Which lines of the data contain the string "Transilvania"? Copy every one.

Given data:
::::::
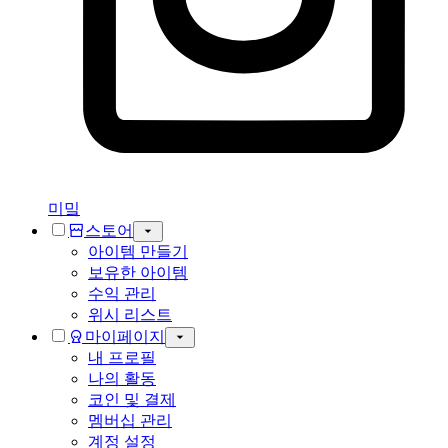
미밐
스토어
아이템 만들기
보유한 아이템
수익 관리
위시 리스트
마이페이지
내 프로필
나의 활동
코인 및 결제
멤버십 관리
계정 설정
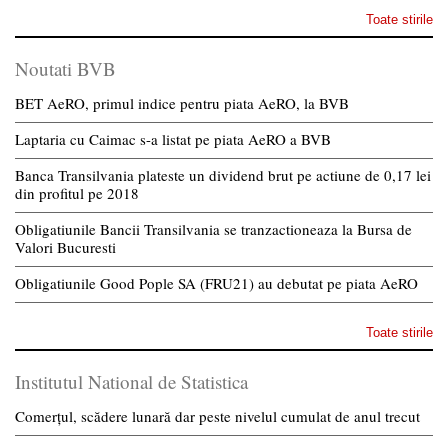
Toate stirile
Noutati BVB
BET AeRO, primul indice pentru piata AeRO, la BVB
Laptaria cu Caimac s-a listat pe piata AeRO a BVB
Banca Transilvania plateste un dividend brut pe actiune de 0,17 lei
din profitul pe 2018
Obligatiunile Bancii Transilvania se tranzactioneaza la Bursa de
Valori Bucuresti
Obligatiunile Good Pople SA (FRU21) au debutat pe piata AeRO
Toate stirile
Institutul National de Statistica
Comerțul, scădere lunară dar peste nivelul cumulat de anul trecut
::::::
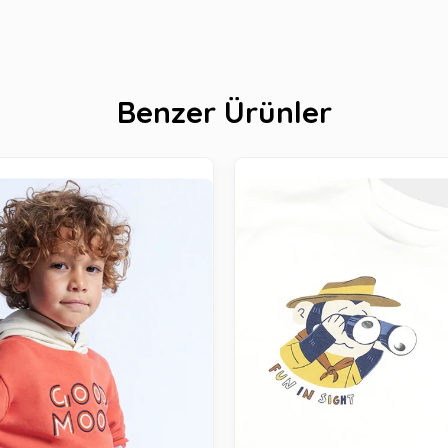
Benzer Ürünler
::::::
Answer box:
Banca Transilvania plateste un dividend brut pe actiune de 0,17 lei
Obligatiunile Bancii Transilvania se tranzactioneaza la Bursa de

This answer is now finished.